(Records drawn from a dataset)
########

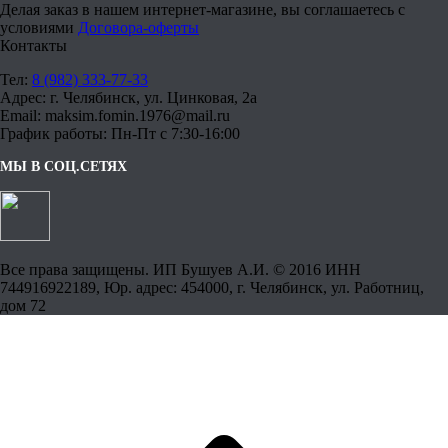
Делая заказ в нашем интернет-магазине, вы соглашаетесь с
условиями
Договора-оферты
Контакты
Тел:
8 (982) 333-77-33
Адрес: г. Челябинск, ул. Цинковая, 2а
Email: maksim.fomin.1976@mail.ru
График работы: Пн-Пт с 7:30-16:00
МЫ В СОЦ.СЕТЯХ
Все права защищены. ИП Бушуев А.И. © 2016 ИНН
744916922189, Юр. адрес: 454000, г. Челябинск, ул. Работниц,
дом 72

########

**PROBLEM TO WORK ON**. Output every record verbatim, skipping images.

**WRITTEN REPLY**.
Делая заказ в нашем интернет-магазине, вы соглашаетесь с
условиями
Договора-оферты
Контакты
Тел:
8 (982) 333-77-33
Адрес: г. Челябинск, ул. Цинковая, 2а
Email: maksim.fomin.1976@mail.ru
График работы: Пн-Пт с 7:30-16:00
МЫ В СОЦ.СЕТЯХ
Все права защищены. ИП Бушуев А.И. © 2016 ИНН
744916922189, Юр. адрес: 454000, г. Челябинск, ул. Работниц,
дом 72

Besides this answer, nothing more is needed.